= Democratic Party of Hungarians of Ukraine =

The Democratic Party of Hungarians of Ukraine (in Ukrainian: Демократична партія угорців України, in Hungarian: Ukrajnai Magyarok Demokrata Pártja) is a regionalist political party in Ukraine, that was officially registered on 24 March 2005. The party offers competition to the other Hungarian minority party: the Party of Hungarians of Ukraine (KMKSZ). From 2005 to 2012 the leader of the party was István Gajdos, whose name has since 2018 been listed on the controversial Myrotvorets website.

The former leader of the party cooperated with the Jobbik political party of Hungary. In 2008, Gajdos signed a controversial decision of hoisting the Hungarian flag on the buildings of various public institutions and organizations in Berehove.

Nowadays the party is led by László Zubánics.

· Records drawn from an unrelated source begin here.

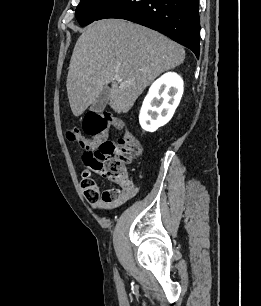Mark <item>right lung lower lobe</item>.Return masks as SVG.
Wrapping results in <instances>:
<instances>
[{
    "instance_id": "98d812e1",
    "label": "right lung lower lobe",
    "mask_w": 261,
    "mask_h": 306,
    "mask_svg": "<svg viewBox=\"0 0 261 306\" xmlns=\"http://www.w3.org/2000/svg\"><path fill=\"white\" fill-rule=\"evenodd\" d=\"M119 18L157 30L200 53L198 0H116L96 20Z\"/></svg>"
}]
</instances>
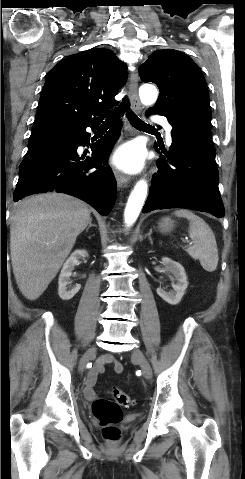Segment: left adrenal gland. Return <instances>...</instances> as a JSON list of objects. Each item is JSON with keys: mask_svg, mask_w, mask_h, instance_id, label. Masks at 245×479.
<instances>
[{"mask_svg": "<svg viewBox=\"0 0 245 479\" xmlns=\"http://www.w3.org/2000/svg\"><path fill=\"white\" fill-rule=\"evenodd\" d=\"M151 233H152V229H150L149 233H147L145 235V237H148L149 241H150V244H153V241H152V238H151Z\"/></svg>", "mask_w": 245, "mask_h": 479, "instance_id": "1", "label": "left adrenal gland"}]
</instances>
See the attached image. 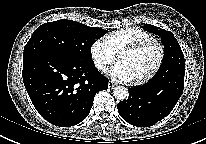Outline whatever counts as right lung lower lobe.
Returning a JSON list of instances; mask_svg holds the SVG:
<instances>
[{"instance_id": "obj_1", "label": "right lung lower lobe", "mask_w": 206, "mask_h": 144, "mask_svg": "<svg viewBox=\"0 0 206 144\" xmlns=\"http://www.w3.org/2000/svg\"><path fill=\"white\" fill-rule=\"evenodd\" d=\"M23 82L38 113L53 125L74 126L89 114L108 80L93 65L53 54L23 56Z\"/></svg>"}]
</instances>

In the 2015 Ukrainian local elections, the Democratic Party of Hungarians of Ukraine and the Party of Hungarians of Ukraine formed a joint list and together won 8 seats in the Zakarpattia Oblast Council.

In the 2020 Ukrainian local elections, the party lost all of its seats in the Zakarpattia Oblast Council; however, it won 8 seats in Berehove city council, a result second only to the party's main competitor Party of Hungarians of Ukraine, which won 13 seats.